Voters in City Council District 5 will vote on a new member to replace Steve Kornell, who is leaving office because of term limits.
District 5 covers parts of south St. Pete including Lakewood Estates, Greater Pinellas Point, the Skyway Marina District, Bahama Shores and some neighborhoods around Lake Maggiore.
Voters in Districts 3 and 7 will decide whether to re-elect council members Ed Montanari and Lisa Wheeler-Bowman, respectively.
Montanari’s district represents northeast St. Pete and Wheeler-Bowman’s represents parts of south St. Pete north of District 5.
Voter turnout based on mail ballots returned so far is highest in Montanari’s district. Of the 10,595 ballots mailed in that district, 3,140 or 30 percent of those have been returned. About 24 percent of voters of the 9,800 voters who requested a mail ballot in District 5 have returned them.
Only 6,683 mail ballots were requested in District 7. Of those 1,437, or 21.5 percent, have been returned.
It’s too late to request a mail ballot for the primary next Tuesday. The Pinellas County Supervisor of Elections office recommends allowing seven days to return a ballot by mail, meaning voters who still have not sent theirs might want to drop them off in person or on Election Day.

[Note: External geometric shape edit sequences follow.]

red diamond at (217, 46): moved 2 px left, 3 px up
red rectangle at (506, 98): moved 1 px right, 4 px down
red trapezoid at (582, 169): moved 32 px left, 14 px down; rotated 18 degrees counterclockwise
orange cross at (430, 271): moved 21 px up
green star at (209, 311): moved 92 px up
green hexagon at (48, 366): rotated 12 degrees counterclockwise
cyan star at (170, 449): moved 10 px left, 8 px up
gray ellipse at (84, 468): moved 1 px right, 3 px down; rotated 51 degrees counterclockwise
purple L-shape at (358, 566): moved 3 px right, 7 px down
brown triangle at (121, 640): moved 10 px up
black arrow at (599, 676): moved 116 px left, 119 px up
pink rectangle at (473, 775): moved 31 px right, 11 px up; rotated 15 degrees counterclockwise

St. Pete does not conduct early voting. Polls are open Tuesday from 7 a.m.-7 p.m. and voters can cast a ballot only at their registered precinct, which can be found on the Supervisor’s website.

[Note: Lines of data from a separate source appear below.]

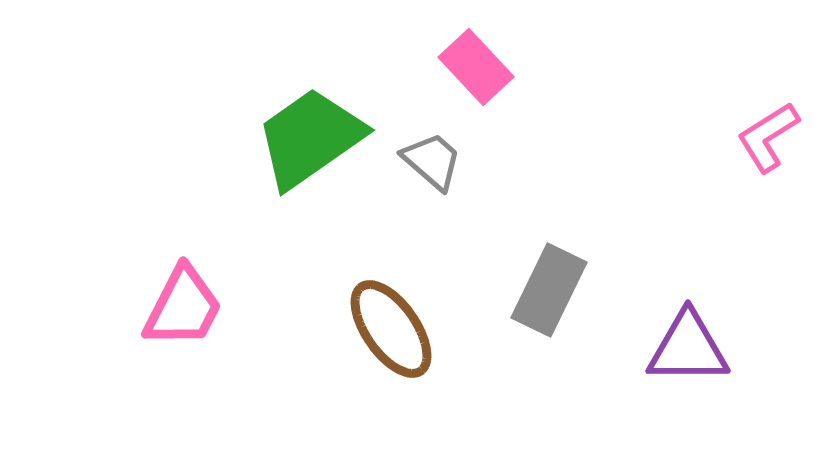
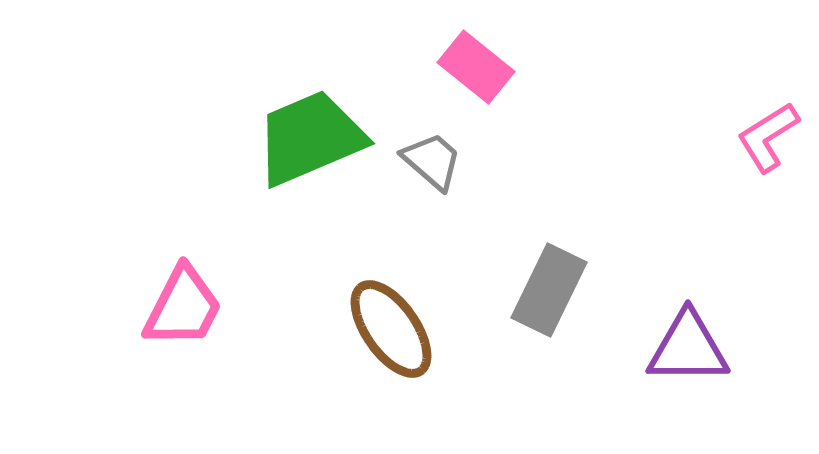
pink rectangle: rotated 8 degrees counterclockwise
green trapezoid: rotated 12 degrees clockwise
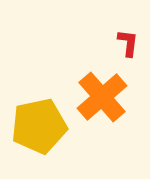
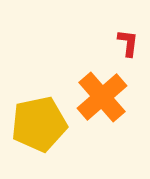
yellow pentagon: moved 2 px up
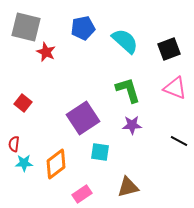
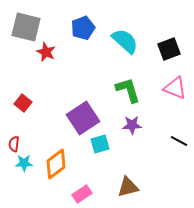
blue pentagon: rotated 10 degrees counterclockwise
cyan square: moved 8 px up; rotated 24 degrees counterclockwise
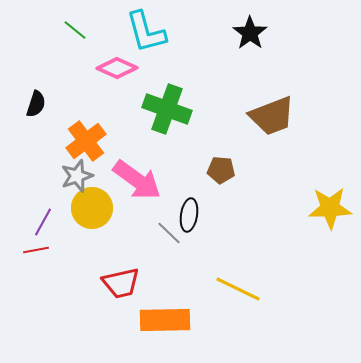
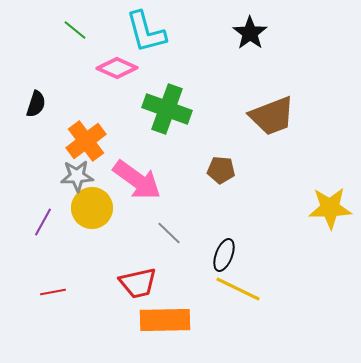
gray star: rotated 16 degrees clockwise
black ellipse: moved 35 px right, 40 px down; rotated 12 degrees clockwise
red line: moved 17 px right, 42 px down
red trapezoid: moved 17 px right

Turnout is low so far in the race, based on vote-by-mail totals.
Montanari’s District has the largest voting population among those on next week’s ballot with more than 24,000 registered voters. Turnout so far in that district is 13 percent.
District 5 turnout is a little less than 10 percent so far and District 7 turnout is just 7 percent.

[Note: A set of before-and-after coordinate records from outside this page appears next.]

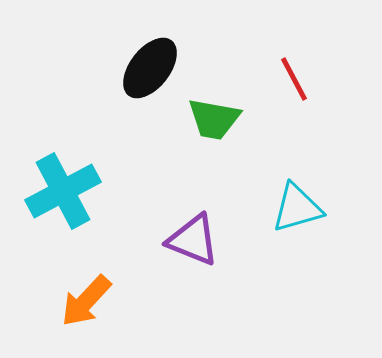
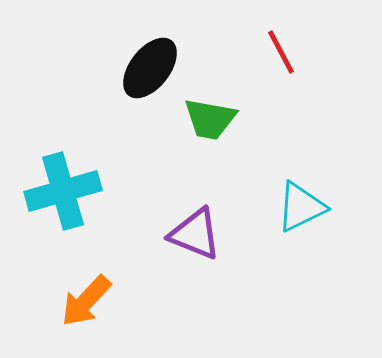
red line: moved 13 px left, 27 px up
green trapezoid: moved 4 px left
cyan cross: rotated 12 degrees clockwise
cyan triangle: moved 4 px right, 1 px up; rotated 10 degrees counterclockwise
purple triangle: moved 2 px right, 6 px up
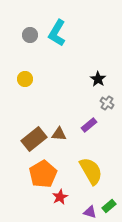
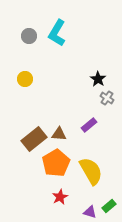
gray circle: moved 1 px left, 1 px down
gray cross: moved 5 px up
orange pentagon: moved 13 px right, 11 px up
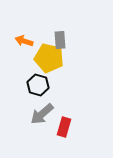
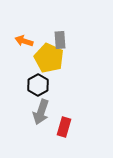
yellow pentagon: rotated 12 degrees clockwise
black hexagon: rotated 15 degrees clockwise
gray arrow: moved 1 px left, 2 px up; rotated 30 degrees counterclockwise
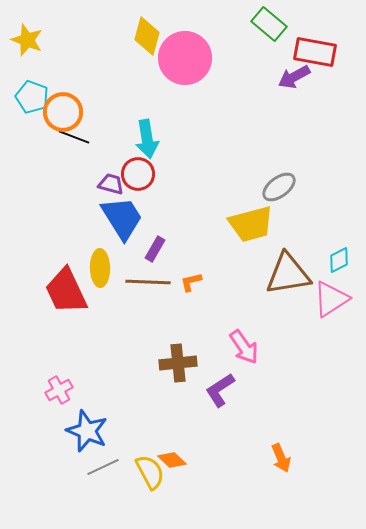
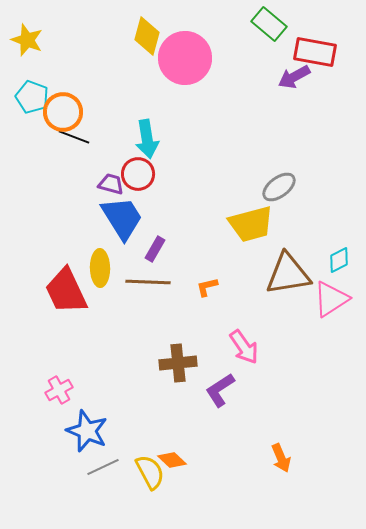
orange L-shape: moved 16 px right, 5 px down
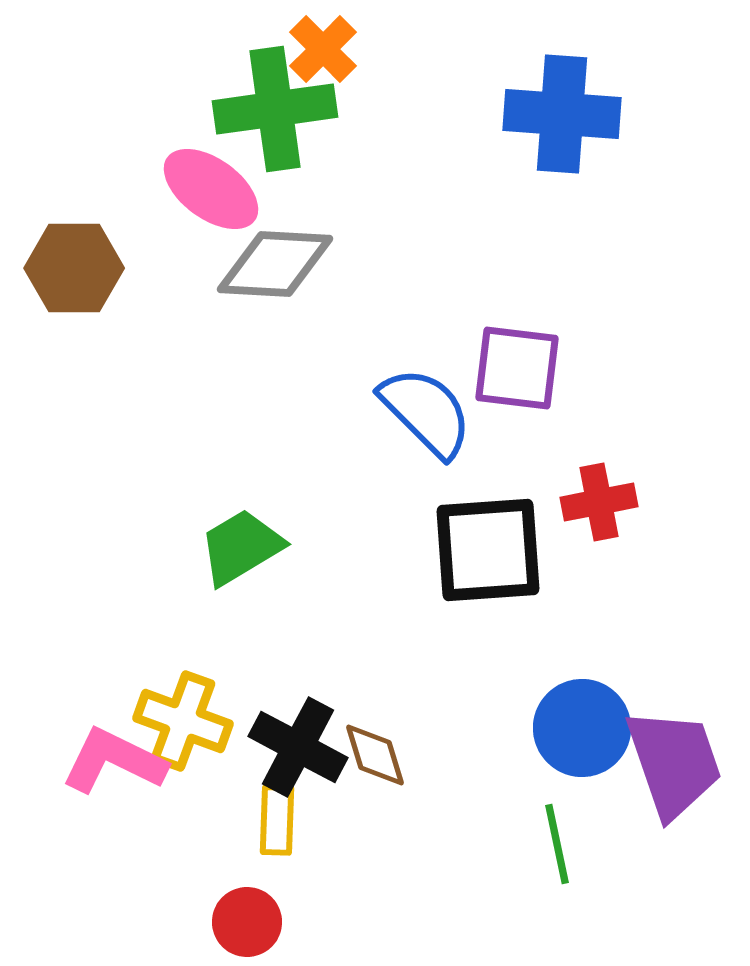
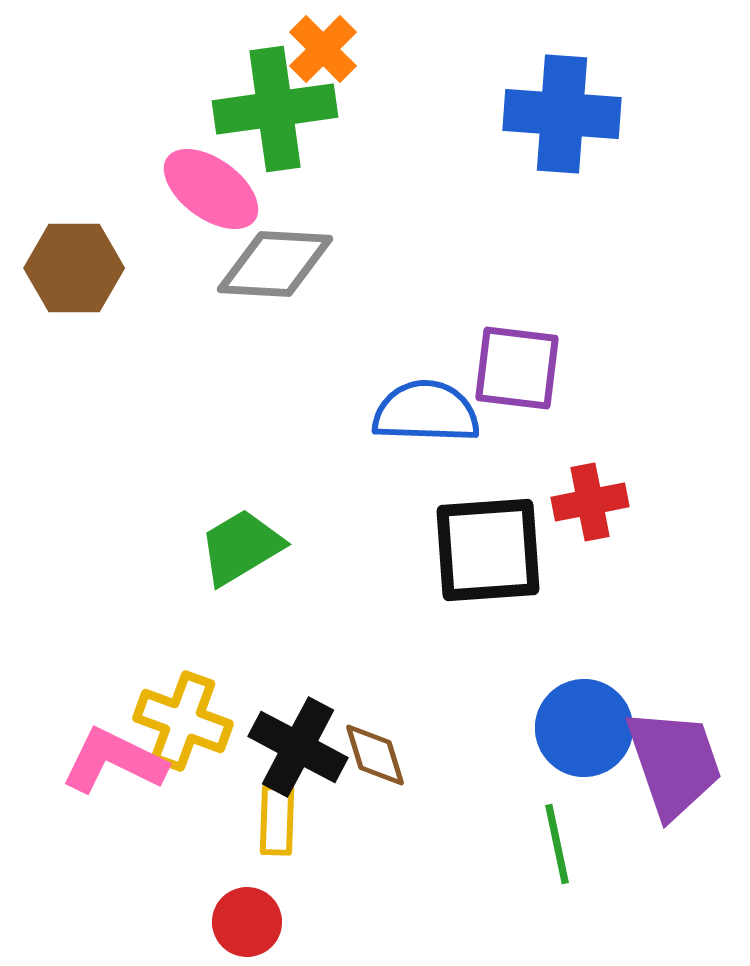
blue semicircle: rotated 43 degrees counterclockwise
red cross: moved 9 px left
blue circle: moved 2 px right
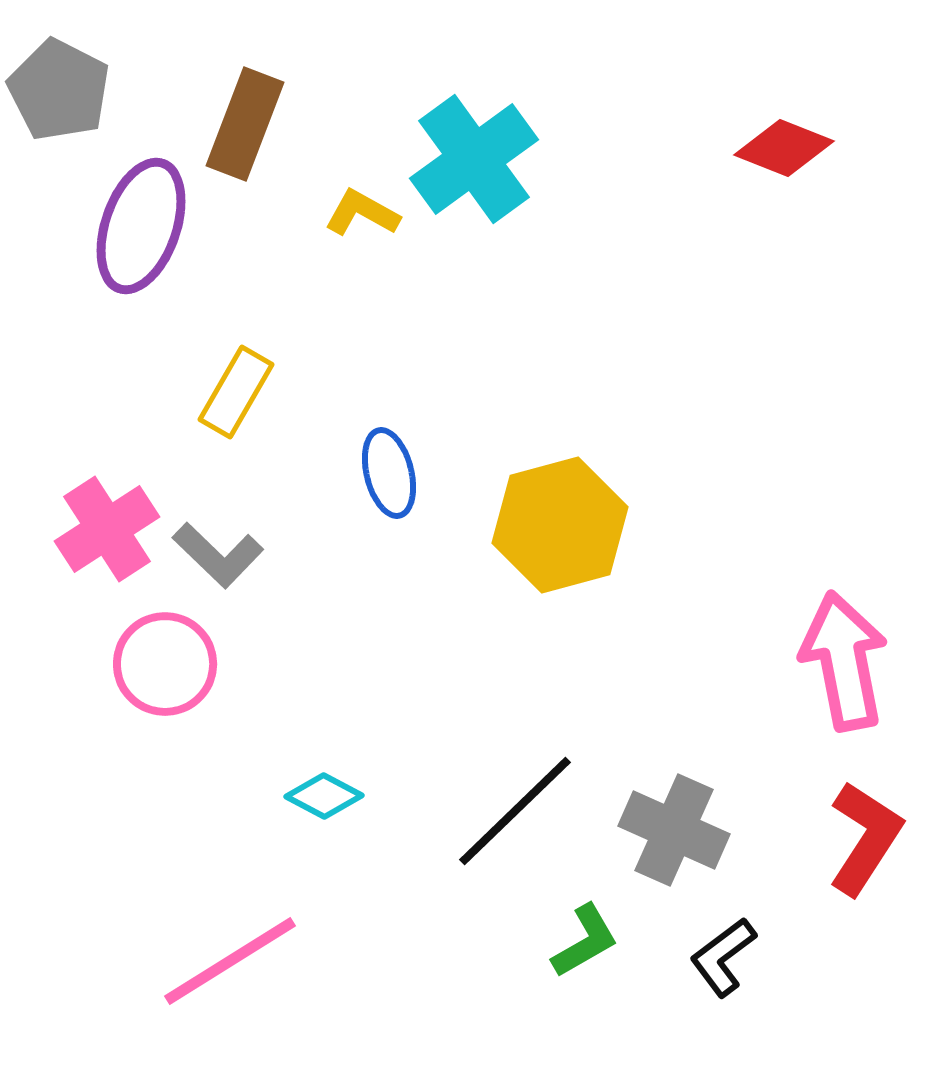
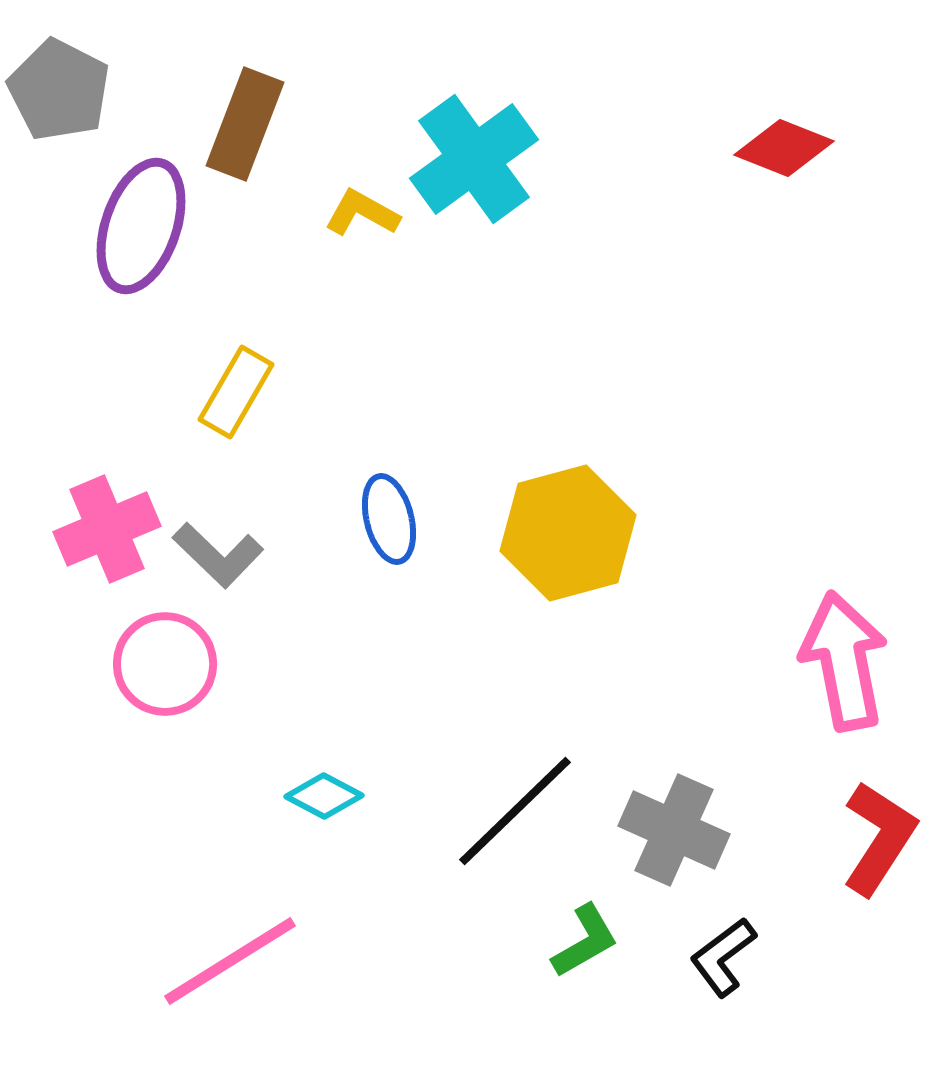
blue ellipse: moved 46 px down
yellow hexagon: moved 8 px right, 8 px down
pink cross: rotated 10 degrees clockwise
red L-shape: moved 14 px right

Turnout in municipal primary elections is historically low, particularly in years when a competitive Mayor’s race is not on the ballot. For example, primary turnout citywide in the primary two years ago when Mayor Rick Kriseman was waging a tough campaign against former Mayor Rick Baker was more than 33 percent.
Four years ago in a non-mayoral election, it was nearly 15 percent in District 7, which was the only City Council race on that ballot.
Montanari faces two challengers this year after being elected without opposition four years ago. Those candidates are Orlando Acosta and Zach Collins.
Wheeler Brown faces several challenges including Uhuru candidate Eritha “Akile” Cainion, Chico Cromartie and Sarah Elizabeth Moore. Only Cainion has been actively campaigning.
Five candidates are running for District 5 including Deborah Figgs-Sanders, Beth Connor, Trenia Cox, Anne Hirsch and Philip Garrett.
District 1, which is currently represented by Charlie Gerdes who is leaving office because of term limits, is also up for election this year.
But that race has just two candidates running, which means it will only appear on the citywide Nov. 5 general election ballot. Those candidates are Robert Blackmon and John Hornbeck.